Wellfire Interactive // Expertise for established Django SaaS applications

Content migration: site links and SEO

Protecting valuable links for users and search engines is an important step in any site migration

Once you’ve migrated your content to a brand new content management system you may very well end up saving your valuable content but hiding it from hungry users. You finally got rid of those ugly parameter based links (you know, http://mysite.com/?product=espressomakers) but two of those old links were top hits on Google, and who knows how many inbound links you have - you don’t control those.

There are a couple of solutions for this problem. The first and preferred method is to redirect all of the old links to the new locations.

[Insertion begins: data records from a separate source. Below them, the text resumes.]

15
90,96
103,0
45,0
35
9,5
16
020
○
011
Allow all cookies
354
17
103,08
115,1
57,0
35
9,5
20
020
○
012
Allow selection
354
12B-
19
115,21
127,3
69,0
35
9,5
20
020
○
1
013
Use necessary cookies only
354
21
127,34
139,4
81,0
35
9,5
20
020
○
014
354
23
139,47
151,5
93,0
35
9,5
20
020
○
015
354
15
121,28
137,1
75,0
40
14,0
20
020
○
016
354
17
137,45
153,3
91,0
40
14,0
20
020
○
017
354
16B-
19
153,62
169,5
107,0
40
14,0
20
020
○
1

The second is to maintain a parallel and linked copy of the old content. More on that later.

If your site has a manageable number of pages (let’s say 2-3 dozen for now, excluding a blog), you could map all of those pages to their new home, if they have one. What you’ll need to do is add some rewrite rules in your Apache .htaccess file that create permanent redirections from the old locations to the new ones. Note: you could do this elsewhere, too, e.g. by using HttpResponsePermanentRedirect in a Django based system. Whatever you do you want to set up permanent redirects. We’ll just use .htaccess here.

For our earlier example link, you might set up a redirect like so:

RewriteCond %{QUERY_STRING} ^product=(espressomakers)$
RewriteRule ^(.*)$ http://mysite.com/products/espressomakers? [R=301,L]

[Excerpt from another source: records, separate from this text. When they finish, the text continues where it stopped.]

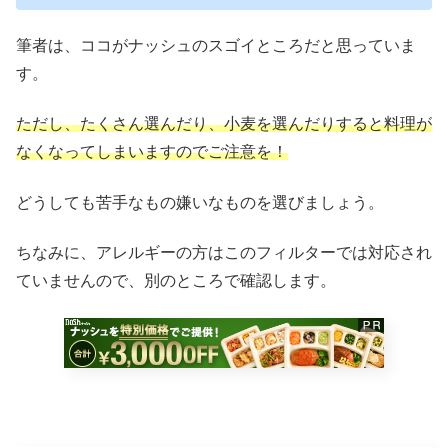
筆者は、ココがナッシュのスゴイところだと思っていま
す。
ただし、たくさん選んだり、小麦を選んだりすると
料理が
なくなってしまいますのでご注意を！
どうしても苦手なもの嫌いなものを選びましょう。
ちなみに、アレルギーの方はこのフィルターでは対応され
ていませんので、別のところで確認します。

This rule consists of two lines, necessary because the redirect rule line by itself ignores everything in URL query strings. If we redirecting a file name or a path without queries, it might look more like this:

RewriteRule ^espressomakers.html$ http://mysite.com/products/espressomakers [R=301,L]

Notice we removed that trailing question mark from the new URL. That was added in to tell the first rule not to add the query expression back into the URL, which might be useful in some cases. In both cases the R=301 reports an HTTP 301 status code, which means permanent redirect, and the L tells Apache server that this is the last rule to evaluate. No need to keep checking other rewrite rules if we don’t need to.

You have two options: you can map every URL, or you can not map every URL. If you have a lot of pages to map, and the URLs don’t follow a consistent pattern that can be applied as a rule, you might not care to map them all. What you will want to do at the very least is map the pages that serve as popular landing pages. You can discover these through your analytics reporting (which hopefully you were able to set up before migration) or by using Google Webmaster Tools. This will show you top queries to your site (from which you can find those key pages) as well as pages receiving lots of inbound links. Those are the pages that you need to redirect.